Micronutrient intake measurement
The micronutrient intake (MNI) for each child was calculated using the formula, MNI= A(g)*B/100, where A was the amount of CF (BPB or PB) consumed by the child and B was the nutrient composition in 100 g of CF food served to the child (see table 2). For example, if the child consumed 50g of 100 g of BPB served, then MNI for iron, zinc and vitamin A would be 50*1.99/100 (0.995 mg), 50*1.08/100 (0.54 mg) and 50*187/100 (93.5 µgRAE), respectively.
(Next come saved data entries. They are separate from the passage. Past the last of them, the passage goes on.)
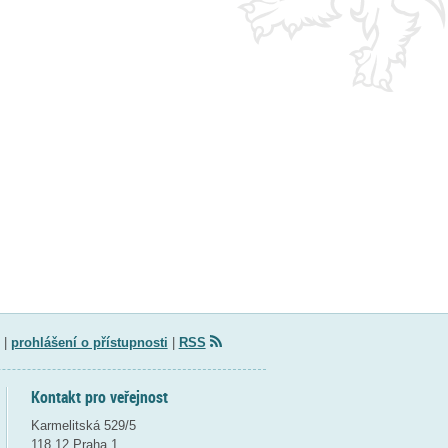
|
prohlášení o přístupnosti
|
RSS
Kontakt pro veřejnost
Karmelitská 529/5
118 12 Praha 1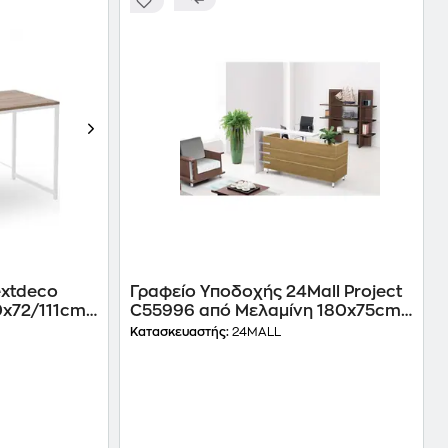
extdeco
Γραφείο Υποδοχής 24Mall Project
x72/111cm -
C55996 από Μελαμίνη 180x75cm -
Sonoma/Λευκό
Κατασκευαστής:
24MALL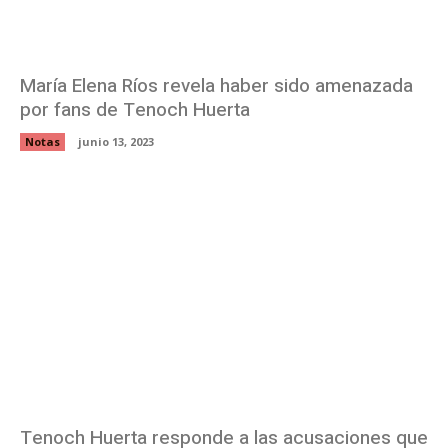
María Elena Ríos revela haber sido amenazada
por fans de Tenoch Huerta
Notas
junio 13, 2023
Tenoch Huerta responde a las acusaciones que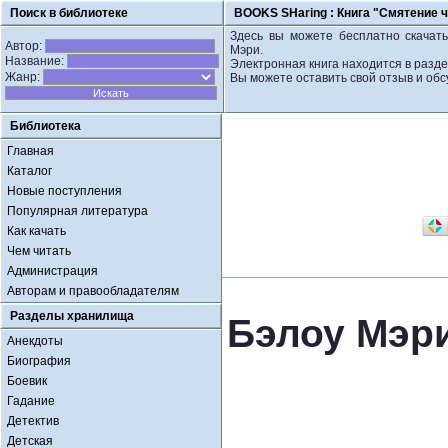
Поиск в библиотеке
BOOKS SHaring :
Книга "Смятение 
Здесь вы можете бесплатно скачать
Автор:
Мэри.
Название:
Электронная книга находится в разд
Жанр:
Вы можете оставить свой отзыв и обс
Библиотека
Главная
Каталог
Новые поступления
Популярная литература
Как качать
Чем читать
Администрация
Авторам и правообладателям
Разделы хранилища
Бэлоу Мэри
Анекдоты
Биография
Боевик
Гадание
Детектив
Детская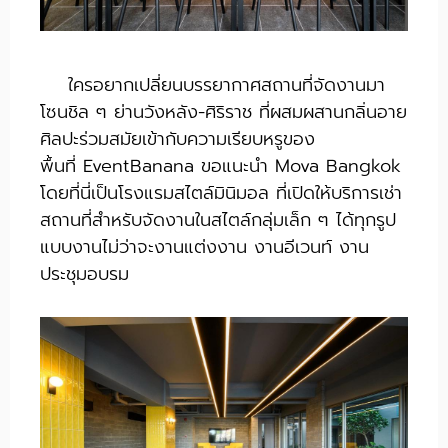
ใครอยากเปลี่ยนบรรยากาศสถานที่จัดงานมา
โซนชิล ๆ ย่านวังหลัง-ศิริราช ที่
ผสมผสานกลิ่นอาย
ศิลปะร่วมสมัยเข้ากับความเรียบหรูของ
พื้นที่
EventBanana ขอแนะนำ Mova Bangkok
โดยที่นี่เป็นโรงแรมสไตล์มินิมอล ที่เปิดให้บริการเช่า
สถานที่สำหรับจัดงานในสไตล์กลุ่มเล็ก ๆ ได้ทุกรูป
แบบงานไม่ว่าจะงานแต่งงาน งานอีเวนท์ งาน
ประชุมอบรม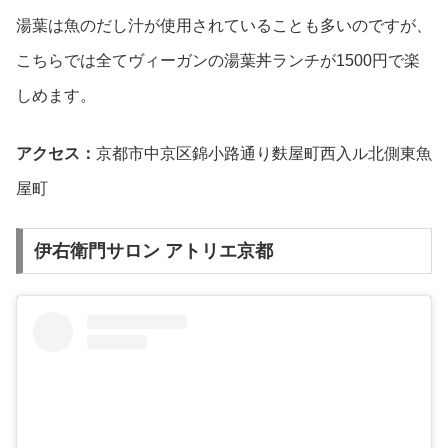
湯葉は魚のだし汁が使用されていることも多いのですが、
こちらでは全てヴィーガンの湯葉丼ランチが1500円で楽
しめます。
アクセス：
京都市中京区錦小路通り麩屋町西入ル北側東魚
屋町
伊右衛門サロン アトリエ京都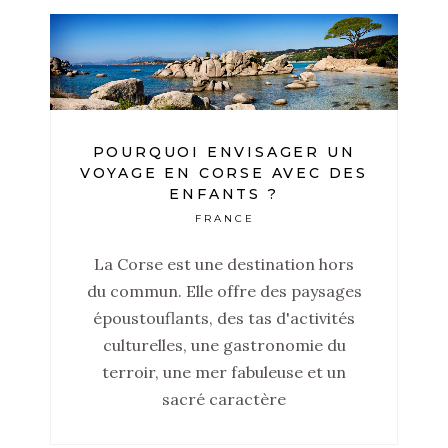
POURQUOI ENVISAGER UN
VOYAGE EN CORSE AVEC DES
ENFANTS ?
FRANCE
La Corse est une destination hors
du commun. Elle offre des paysages
époustouflants, des tas d'activités
culturelles, une gastronomie du
terroir, une mer fabuleuse et un
sacré caractère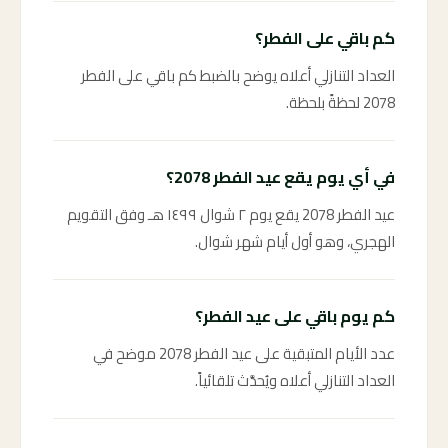
كم باقي على الفطر؟
العداد التنازلي أعلاه يوضح بالضبط كم باقي على الفطر
2078 لحظةً بلحظة.
في أي يوم يقع عيد الفطر 2078؟
عيد الفطر 2078 يقع يوم ٢ شوال ١٤٩٩ هـ وفق التقويم
الهجري، وهو أول أيام شهر شوال.
كم يوم باقي على عيد الفطر؟
عدد الأيام المتبقية على عيد الفطر 2078 موضح في
العداد التنازلي أعلاه ويُحدَّث تلقائياً.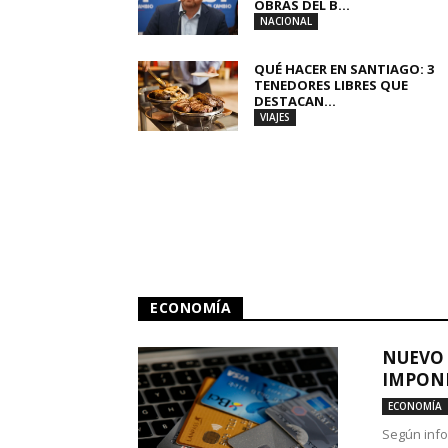
OBRAS DEL B...
NACIONAL
QUÉ HACER EN SANTIAGO: 3
TENEDORES LIBRES QUE
DESTACAN...
VIAJES
ECONOMÍA
NUEVO 
IMPONE
ECONOMÍA
Según info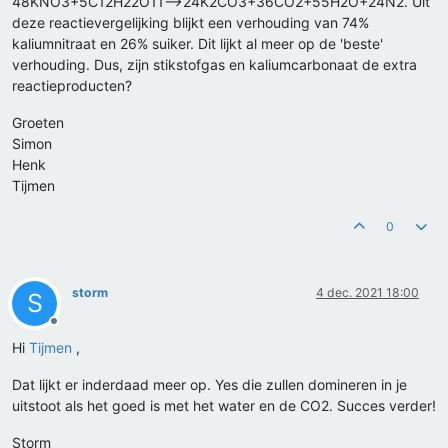
48KNO3+5C12H22O11⟶24K2CO3+36CO2+55H2O+24N2. Uit
deze reactievergelijking blijkt een verhouding van 74%
kaliumnitraat en 26% suiker. Dit lijkt al meer op de 'beste'
verhouding. Dus, zijn stikstofgas en kaliumcarbonaat de extra
reactieproducten?
Groeten
Simon
Henk
Tijmen
0
storm
4 dec. 2021 18:00
S
Offline
Hi
Tijmen
,
Dat lijkt er inderdaad meer op. Yes die zullen domineren in je
uitstoot als het goed is met het water en de CO2. Succes verder!
Storm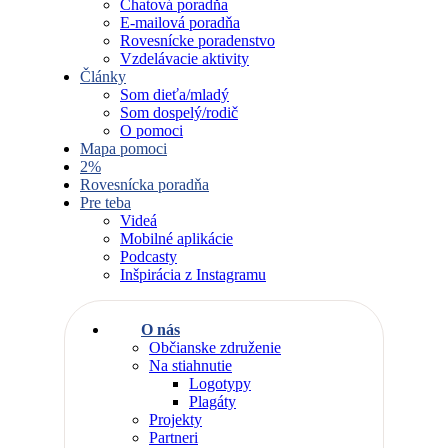
Chatová poradňa
E-mailová poradňa
Rovesnícke poradenstvo
Vzdelávacie aktivity
Články
Som dieťa/mladý
Som dospelý/rodič
O pomoci
Mapa pomoci
2%
Rovesnícka poradňa
Pre teba
Videá
Mobilné aplikácie
Podcasty
Inšpirácia z Instagramu
O nás
Občianske združenie
Na stiahnutie
Logotypy
Plagáty
Projekty
Partneri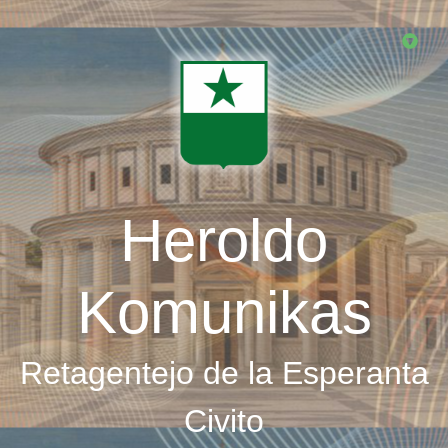
Skip
to
main
content
Heroldo
Komunikas
Retagentejo de la Esperanta
Civito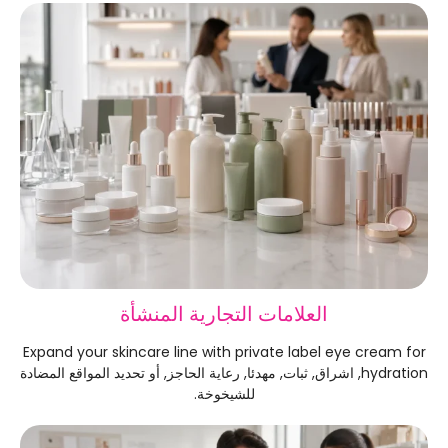
العلامات التجارية المنشأة
Expand your skincare line with private label eye cream for
hydration
, اشراق, ثبات, مهدئا, رعاية الحاجز, أو تحديد المواقع المضادة
للشيخوخة.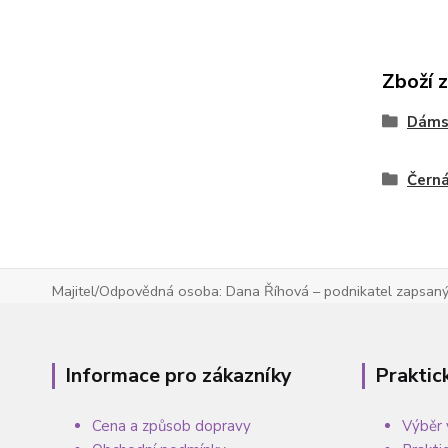
Zboží 
Dáms
Čern
Majitel/Odpovědná osoba: Dana Říhová – podnikatel zapsaný 
Informace pro zákazníky
Praktic
Cena a způsob dopravy
Výběr 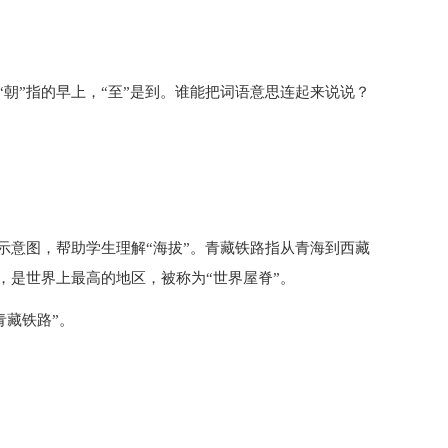
，“朝”指的早上，“至”是到。谁能把词语意思连起来说说？
示意图，帮助学生理解“海拔”。青藏铁路指从青海到西藏
，是世界上最高的地区，被称为“世界屋脊”。
青藏铁路”。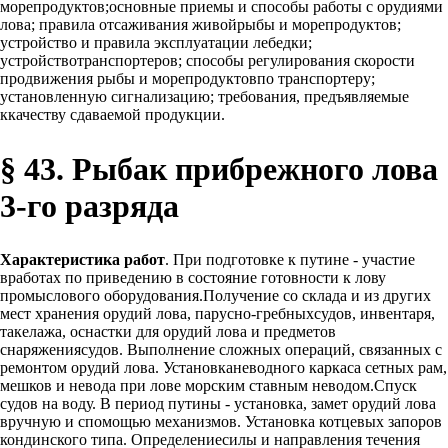
морепродуктов;основные приемы и способы работы с орудиями
лова; правила отсаживания живойрыбы и морепродуктов;
устройство и правила эксплуатации лебедки;
устройствотранспортеров; способы регулирования скорости
продвижения рыбы и морепродуктовпо транспортеру;
установленную сигнализацию; требования, предъявляемые
ккачеству сдаваемой продукции.
§ 43. Рыбак прибрежного лова
3-го разряда
Характеристика работ
. При подготовке к путине - участие
вработах по приведению в состояние готовности к лову
промыслового оборудования.Получение со склада и из других
мест хранения орудий лова, парусно-гребныхсудов, инвентаря,
такелажа, оснастки для орудий лова и предметов
снаряжениясудов. Выполнение сложных операций, связанных с
ремонтом орудий лова. Установканеводного каркаса сетных рам,
мешков и невода при лове морским ставным неводом.Спуск
судов на воду. В период путины - установка, замет орудий лова
вручную и спомощью механизмов. Установка котцевых запоров
кондинского типа. Определениесилы и направления течения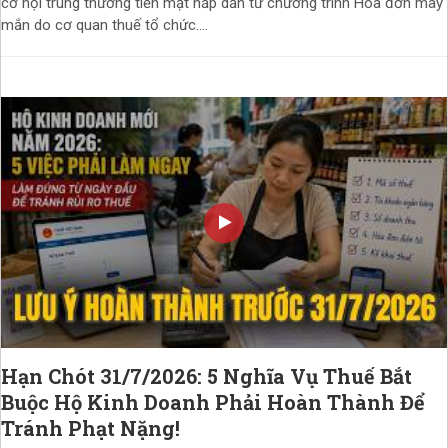
cơ hội trúng thưởng tiền mặt hấp dẫn từ chương trình Hóa đơn may
mắn do cơ quan thuế tổ chức....
Hạn Chót 31/7/2026: 5 Nghĩa Vụ Thuế Bắt
Buộc Hộ Kinh Doanh Phải Hoàn Thành Để
Tránh Phạt Nặng!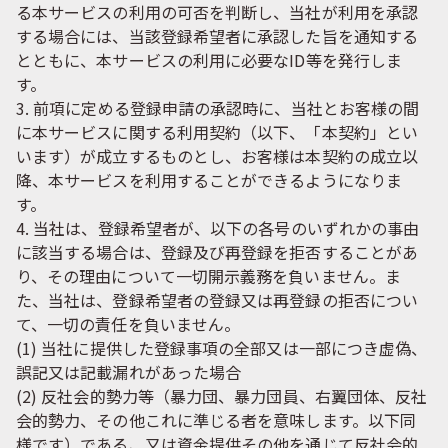
る本サービスの利用の可否を判断し、当社が利用を承認
する場合には、当該登録希望者に承認した旨を通知する
とともに、本サービスの利用に必要なID等を発行しま
す。
3. 前項に定める登録申請の承認時に、当社とお客様の間
に本サービスに関する利用契約（以下、「本契約」とい
います）が成立するものとし、お客様は本契約の成立以
降、本サービスを利用することができるようになりま
す。
4. 当社は、登録希望者が、以下の各号のいずれかの事由
に該当する場合は、登録及び再登録を拒否することがあ
り、その理由について一切開示義務を負いません。ま
た、当社は、登録希望者の登録又は再登録の拒否につい
て、一切の責任を負いません。
(1) 当社に提供した登録事項の全部又は一部につき虚偽、
誤記又は記載漏れがあった場合
(2) 反社会的勢力等（暴力団、暴力団員、右翼団体、反社
会的勢力、その他これに準じる者を意味します。以下同
様です）である、又は資金提供その他を通じて反社会的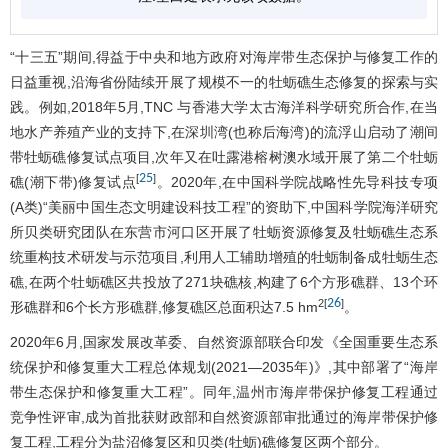
“十三五”期间,得益于中央和地方政府对海岸带生态保护与修复工作的
日益重视,沿海省份陆续开展了规模不一的牡蛎礁生态修复的探索与实
践。例如,2018年5月,TNC 与香港大学太古海洋科学研究所合作,在当
地水产养殖产业的支持下,在深圳湾(也称后海湾)的流浮山启动了潮间
带牡蛎礁修复试点项目,次年又在吐露港榕树澳水域开展了第二个牡蛎
25
[
]
礁(潮下带)修复试点
。2020年,在中国科学院战略性先导科技专项
(A类)“美丽中国生态文明建设科技工程”的资助下,中国科学院海洋研究
所贝类研究团队在东营市河口区开展了牡蛎资源修复及牡蛎礁生态系
统重构技术研发与示范项目,利用人工辅助增殖的牡蛎制备成牡蛎生态
礁,在两个牡蛎礁区共投放了271块礁核,构建了6个方形礁群、13个环
26
2
[
]
形礁群和6个长方形礁群,修复礁区总面积达7.5 hm
。
2020年6月,国家发展改革委、自然资源部联合印发《全国重要生态系
统保护和修复重大工程总体规划(2021—2035年)》,其中部署了“海岸
带生态保护和修复重大工程”。同年,温州市海岸带保护修复工程通过
竞争性评审,成为首批获财政部和自然资源部审批通过的海岸带保护修
复工程,工程分为盐沼修复区和贝类(牡蛎)礁修复区两个部分。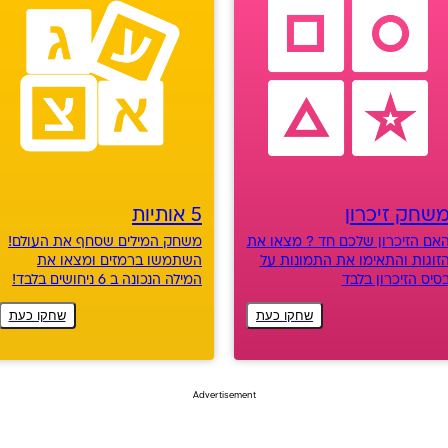
שחק זיכרון
5 אותיות
אם הזיכרון שלכם חד ? מצאו את
משחק המילים שסחף את העולם!
זוגות והתאימו את התמונות על
השתמשו ברמזים ומצאו את
סיס הזיכרון בלבד
המילה הנכונה ב 6 ניחושים בלבד!
שחקו כעת
שחקו כעת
Measurement of background characteristics
Data on background characteristics such as age, gender and nutritional status of study participants were collected. Age was calculated in months based on the difference between the date of visit and date of birth. If exact date of birth of the child was unknown, the month and year of birth were estimated using a local events calendar. In such cases, age was calculated after imputing the day of birth as the 15th of the month, as recommended by 2019 WHO guidelines [51]. Date of birth was extracted from the child’s immunisation and growth monitoring chart. Nutritional status was determined using anthropometry, and diagnosed by Z scores based on the 2019 WHO recommendations for data collection, analysis and reporting on anthropometric indicators in children under 5 years old [51]. A child was stunted, wasted and underweight if his or her length for age Z score (LAZ), weight for length Z score (WLZ) and weight for age Z score (WAZ) was below -2 standard deviations of the WHO reference respectively [51].
Data analysis
Statistical and data analysis was done by STATA version 13.1. Background characteristics of the participants were evaluated by using descriptive statistics. The mean ± SD of the amount of the CF consumed, duration of consumption, and MNI was calculated. The paired t-test was used to detect the mean differences of outcome variables within participants between BPB and PB. The level of significant difference was set at a probability value of 5% (p 0.05).
Ethical approval
Permission to conduct the study was granted by the District Health Office, Kyankwanzi district, Uganda. In South Africa, ethical approval was obtained from the Biomedical Research Ethical Committee, University of KwaZulu-Natal, South Africa (Reference number: BE 438/19). In Uganda, ethical approval was granted by The AIDS Support Organisation Research Ethical Committee (Reference number: TASO-REC/066/19-UG-REC-009). This randomised control trial was registered by Pan African Clinical Trials Registry (www.pactr.org) as PACTR202002576768667. Informed and signed consent were obtained individually from caregivers of child participants in the study, and all data were coded to remove identifying information and ensure confidentiality.